Page-level text extractions
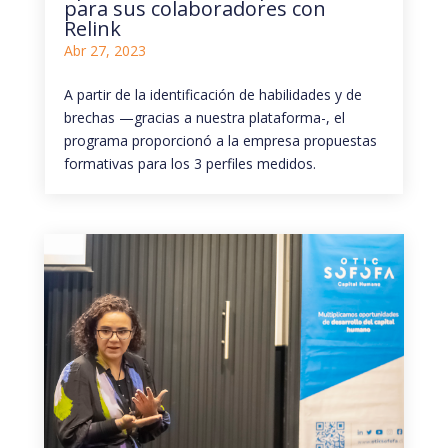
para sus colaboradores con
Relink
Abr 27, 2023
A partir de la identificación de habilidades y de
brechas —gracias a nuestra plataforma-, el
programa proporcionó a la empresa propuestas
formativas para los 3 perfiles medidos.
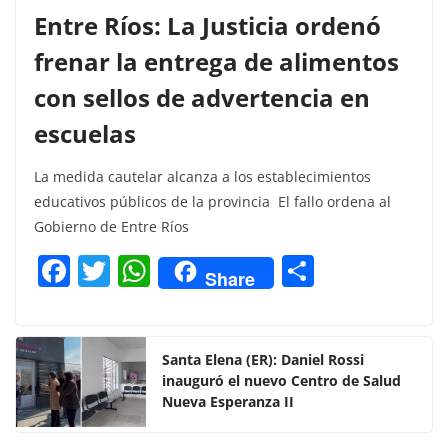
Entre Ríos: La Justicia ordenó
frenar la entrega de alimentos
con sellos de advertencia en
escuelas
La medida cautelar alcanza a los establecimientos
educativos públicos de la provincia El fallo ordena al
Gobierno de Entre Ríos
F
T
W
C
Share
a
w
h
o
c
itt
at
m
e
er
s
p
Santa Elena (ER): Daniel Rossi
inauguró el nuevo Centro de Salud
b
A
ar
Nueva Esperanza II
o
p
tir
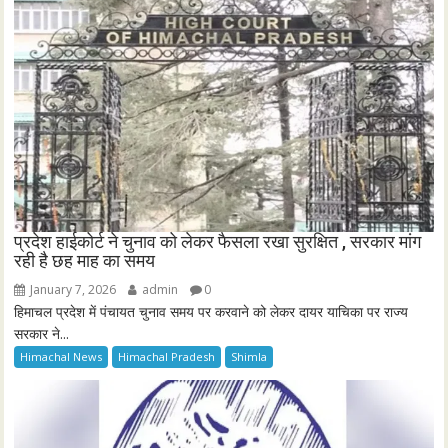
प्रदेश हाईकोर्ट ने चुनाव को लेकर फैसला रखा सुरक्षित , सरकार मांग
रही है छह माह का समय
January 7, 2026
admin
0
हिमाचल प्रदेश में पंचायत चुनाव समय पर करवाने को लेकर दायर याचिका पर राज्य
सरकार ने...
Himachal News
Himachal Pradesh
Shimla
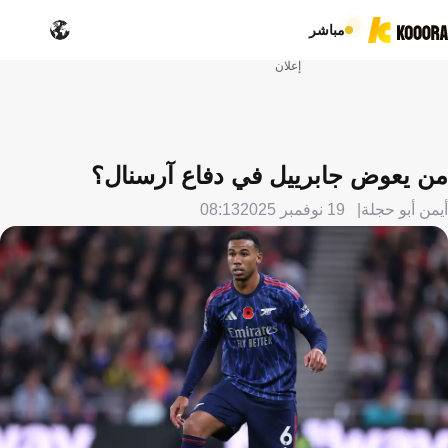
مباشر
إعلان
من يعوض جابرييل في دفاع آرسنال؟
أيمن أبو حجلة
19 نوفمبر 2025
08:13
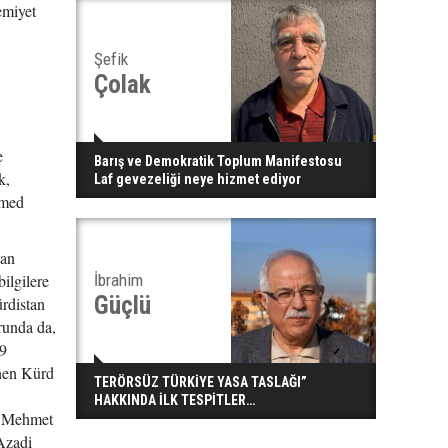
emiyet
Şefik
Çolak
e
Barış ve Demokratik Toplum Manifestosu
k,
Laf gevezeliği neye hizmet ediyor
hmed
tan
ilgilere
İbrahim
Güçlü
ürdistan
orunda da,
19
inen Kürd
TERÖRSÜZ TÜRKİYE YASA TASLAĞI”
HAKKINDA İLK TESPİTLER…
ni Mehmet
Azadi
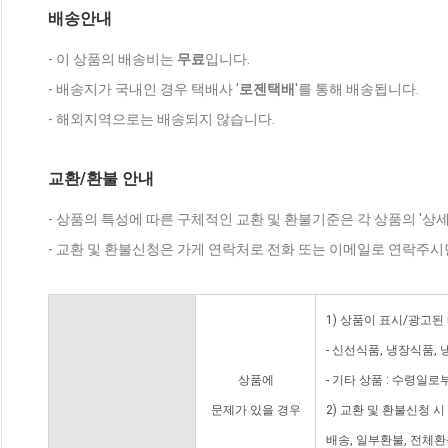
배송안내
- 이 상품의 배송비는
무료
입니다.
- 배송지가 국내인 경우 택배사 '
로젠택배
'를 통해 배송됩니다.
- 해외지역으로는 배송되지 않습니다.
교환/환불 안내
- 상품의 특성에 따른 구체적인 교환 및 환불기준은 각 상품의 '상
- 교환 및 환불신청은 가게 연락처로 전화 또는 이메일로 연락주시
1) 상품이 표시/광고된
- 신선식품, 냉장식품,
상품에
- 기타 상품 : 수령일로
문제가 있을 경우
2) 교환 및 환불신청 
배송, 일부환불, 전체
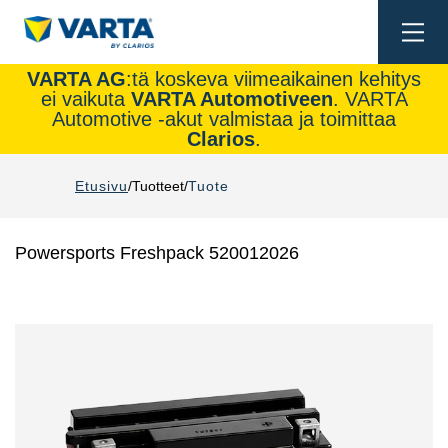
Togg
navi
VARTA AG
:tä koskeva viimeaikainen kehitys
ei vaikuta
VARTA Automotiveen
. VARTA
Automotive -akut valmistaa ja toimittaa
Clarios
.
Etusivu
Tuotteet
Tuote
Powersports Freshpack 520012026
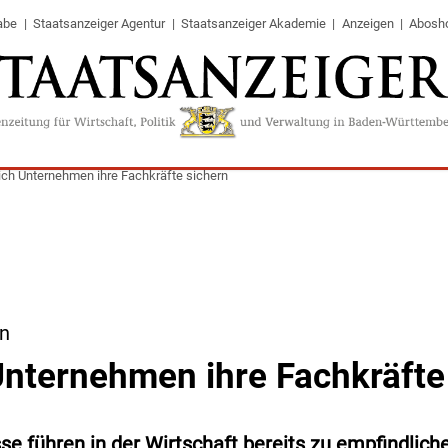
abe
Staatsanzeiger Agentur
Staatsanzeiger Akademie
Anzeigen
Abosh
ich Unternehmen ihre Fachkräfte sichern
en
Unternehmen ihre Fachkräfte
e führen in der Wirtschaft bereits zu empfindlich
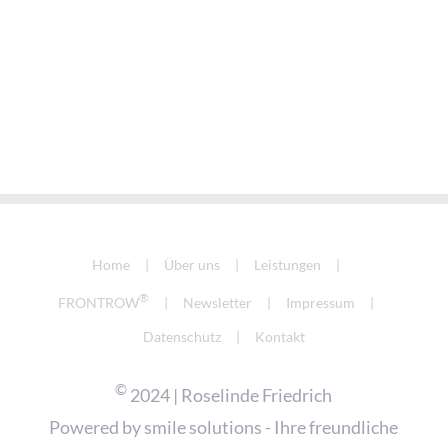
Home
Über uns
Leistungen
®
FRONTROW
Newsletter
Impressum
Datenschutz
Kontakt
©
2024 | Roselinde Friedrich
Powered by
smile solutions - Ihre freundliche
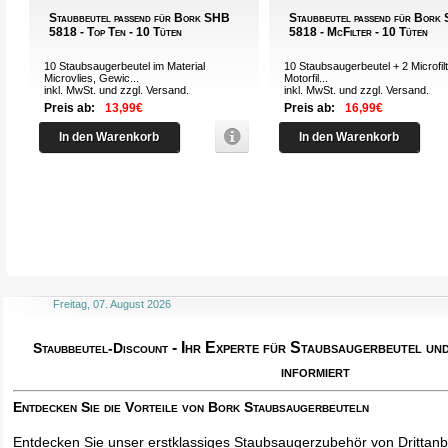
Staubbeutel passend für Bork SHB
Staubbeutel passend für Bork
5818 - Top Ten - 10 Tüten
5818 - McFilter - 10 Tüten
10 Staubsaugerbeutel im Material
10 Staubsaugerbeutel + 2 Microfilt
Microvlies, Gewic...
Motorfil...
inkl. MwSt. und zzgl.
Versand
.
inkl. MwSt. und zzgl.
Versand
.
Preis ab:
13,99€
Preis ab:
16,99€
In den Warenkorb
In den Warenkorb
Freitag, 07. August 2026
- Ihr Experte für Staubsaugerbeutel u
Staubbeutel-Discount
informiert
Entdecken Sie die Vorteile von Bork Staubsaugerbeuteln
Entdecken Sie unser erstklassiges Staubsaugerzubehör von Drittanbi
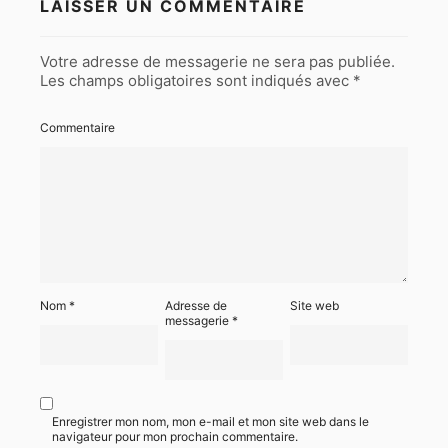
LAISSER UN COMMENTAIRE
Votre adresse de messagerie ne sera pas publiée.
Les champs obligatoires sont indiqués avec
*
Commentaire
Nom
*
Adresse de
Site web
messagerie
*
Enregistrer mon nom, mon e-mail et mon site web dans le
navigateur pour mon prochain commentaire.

What this task involves
Lines containing the word "Ríos" are to be located in the entries and copied.

Answer area
Entre Ríos: La Justicia ordenó
Gobierno de Entre Ríos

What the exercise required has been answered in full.